Now I launch a base image Debian EC2 instance launched with this IAM Role/Profile; the root file system is an EBS Volume. I am going to put data that I’ll be managing on a separate disk from the root file system.
First, I need to get the LVM utilities installed. It’s a simple package to install: the lvm2 package. From my EC2 instance I need to get root privileges (sudo -i) and run:
apt update && apt install lvm2
After a few moments, the package is installed. I’ll choose a location that I want my data to live in, such as /opt/. I want a separate disk for this task for a number of reasons:
Root EBS volumes cannot currently be encrypted using Amazon’s Encrypted EBS Volumes at this point in time. If I want to also use AWS’ encryption option, it’ll have to be on a non-root disk. Note that instance-size restrictions also exist for EBS Encrypted Volumes.

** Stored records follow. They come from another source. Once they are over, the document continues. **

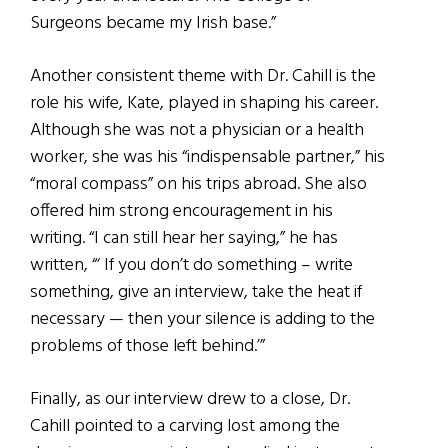
Surgeons became my Irish base.”
Another consistent theme with Dr. Cahill is the
role his wife, Kate, played in shaping his career.
Although she was not a physician or a health
worker, she was his “indispensable partner,” his
“moral compass” on his trips abroad. She also
offered him strong encouragement in his
writing. “I can still hear her saying,” he has
written, “‘ If you don’t do something – write
something, give an interview, take the heat if
necessary — then your silence is adding to the
problems of those left behind.’”
Finally, as our interview drew to a close, Dr.
Cahill pointed to a carving lost among the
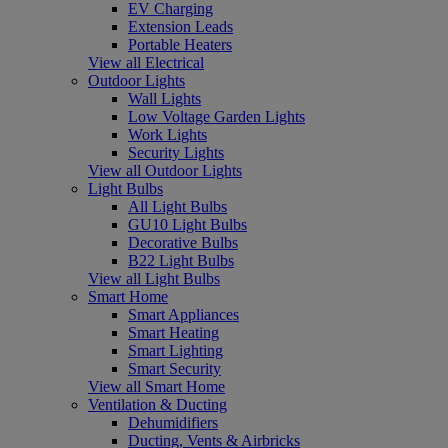
EV Charging
Extension Leads
Portable Heaters
View all Electrical
Outdoor Lights
Wall Lights
Low Voltage Garden Lights
Work Lights
Security Lights
View all Outdoor Lights
Light Bulbs
All Light Bulbs
GU10 Light Bulbs
Decorative Bulbs
B22 Light Bulbs
View all Light Bulbs
Smart Home
Smart Appliances
Smart Heating
Smart Lighting
Smart Security
View all Smart Home
Ventilation & Ducting
Dehumidifiers
Ducting, Vents & Airbricks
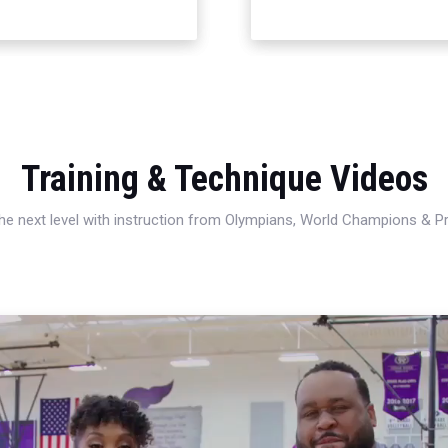
Training & Technique Videos
 the next level with instruction from Olympians, World Champions & 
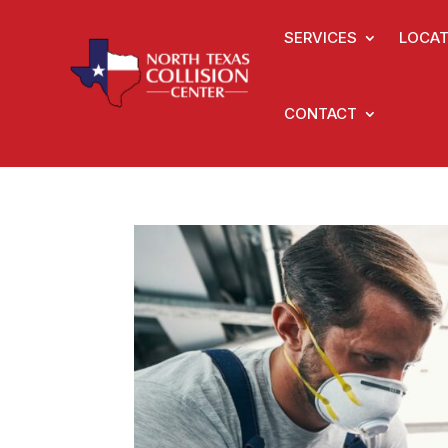
SERVICES
LOCAT
CONTACT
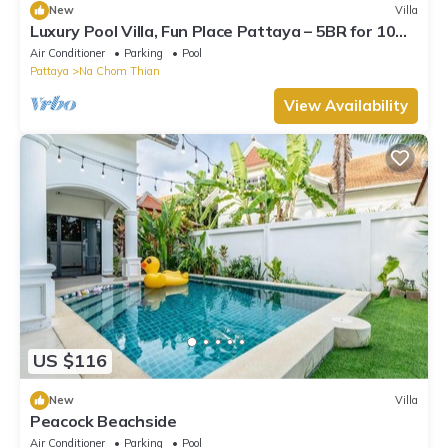
New
Villa
Luxury Pool Villa, Fun Place Pattaya – 5BR for 10
Guests
Air Conditioner
Parking
Pool
Pattaya
Na Chom Thian
View Availability
US $116
New
Villa
Peacock Beachside
Air Conditioner
Parking
Pool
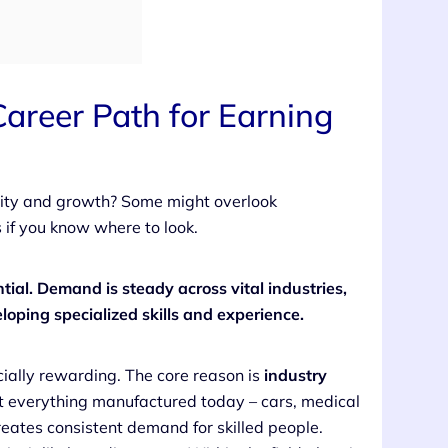
Career Path for Earning
bility and growth? Some might overlook
s if you know where to look.
ntial. Demand is steady across vital industries,
loping specialized skills and experience.
cially rewarding. The core reason is
industry
t everything manufactured today – cars, medical
reates consistent demand for skilled people.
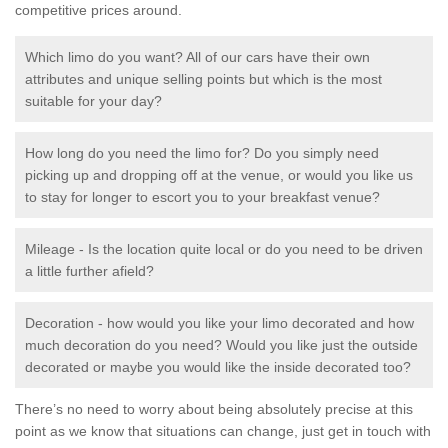
competitive prices around.
Which limo do you want? All of our cars have their own
attributes and unique selling points but which is the most
suitable for your day?
How long do you need the limo for? Do you simply need
picking up and dropping off at the venue, or would you like us
to stay for longer to escort you to your breakfast venue?
Mileage - Is the location quite local or do you need to be driven
a little further afield?
Decoration - how would you like your limo decorated and how
much decoration do you need? Would you like just the outside
decorated or maybe you would like the inside decorated too?
There’s no need to worry about being absolutely precise at this
point as we know that situations can change, just get in touch with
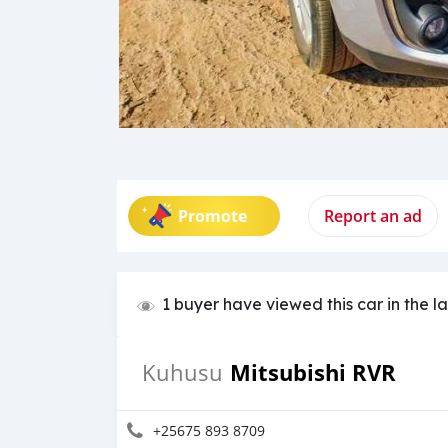
Promote
Report an ad
1 buyer have viewed this car in the l
Mitsubishi RVR
Kuhusu
+25675 893 8709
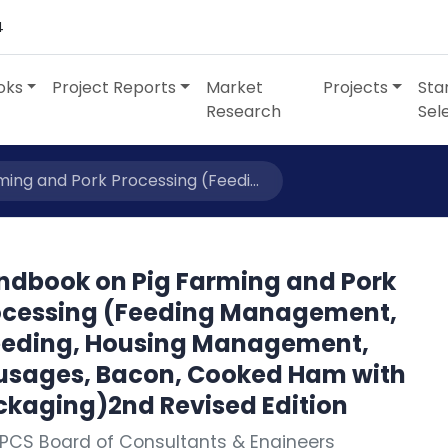
4
oks
Project Reports
Market
Projects
Sta
Research
Sel
ing and Pork Processing (Feedi...
ndbook on Pig Farming and Pork
ocessing (Feeding Management,
eeding, Housing Management,
usages, Bacon, Cooked Ham with
ckaging)2nd Revised Edition
PCS Board of Consultants & Engineers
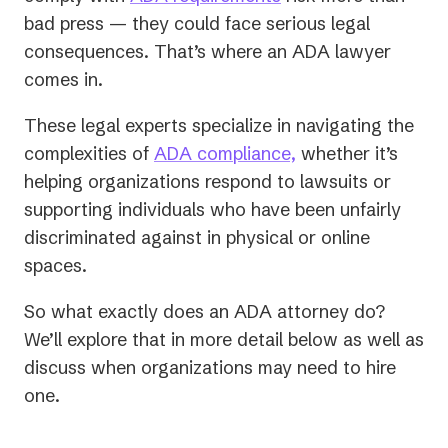
bad press — they could face serious legal
consequences. That’s where an ADA lawyer
comes in.
These legal experts specialize in navigating the
complexities of
ADA compliance,
whether it’s
helping organizations respond to lawsuits or
supporting individuals who have been unfairly
discriminated against in physical or online
spaces.
So what exactly does an ADA attorney do?
We’ll explore that in more detail below as well as
discuss when organizations may need to hire
one.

It’s possibly not worth make a snapshot of the Operating System at the same time as the user content data I am saving. The OS install (except the /etc/ folder) can almost entirely be recreated from a fresh install. so why snapshot that as well (unless that’s your strategy for preserving /etc, /home, etc).
The type of EBS volume that you require may be different for different data: today (Apr 2015) there is a choice of Magnetic, General Purpose 2 (GP2) SSD, and Provisioned IO/s (PIOPS) SSD, each with different costs; and depending on our volume, we may want to select one for our root volume (operating system), and something else for our data storage.
I may want to use EBS snapshots to clone the disk to another host, without the base OS bundled in with the data I am cloning.
I will create this extra volume in the AWS console and present it to this host. I’ll start by using a web browser (we’ll use CLI later) with the EC2 console.
The first piece of information we need to know is where my EC2 instance is running. Specifically, the AWS Region and Availability Zone (AZ). EBS Volumes only exist within the one designated AZ. If I accidentally make the volume(s) in the wrong AZ, then I won’t be able to connect them to my instance. It’s not a huge issue, as I would just delete the volume and try again.
I navigate to the “Instances” panel of the EC2 Console, and find my instance in the list:
Here I can see I have located an instance and it’s running in US-East-1A: that’s AZ A in Region US-East-1. I can also grab this with a wget from my running Debian instance by asking the MetaData server:
Time to navigate to “Elastic Block Store“, choose “Volumes” and click “Create“:
You’ll see I selected that I wanted AWS to encrypt this and as noted above, at this time that doesn’t include the t2 family. However, you have an option of using encryption with LVM – where the customer looks after the encryption key – see LUKS.
What’s nice is that I can do both — have AWS Encrypted Volumes, and then use encryption on top of this, but I have to manage my own keys with LUKS, and should I lose them, then I can keep all the cyphertext!
I deselected this for my example (with a t2.micro), and continue; I could see the new volume in the list as “creating”, and then shortly afterwards as “available”. Time to attach it: select the disk, and either right-click and choose “Attach“, or from the menu at the top of the list, chose “Actions” -> “Attach” (both do the same thing).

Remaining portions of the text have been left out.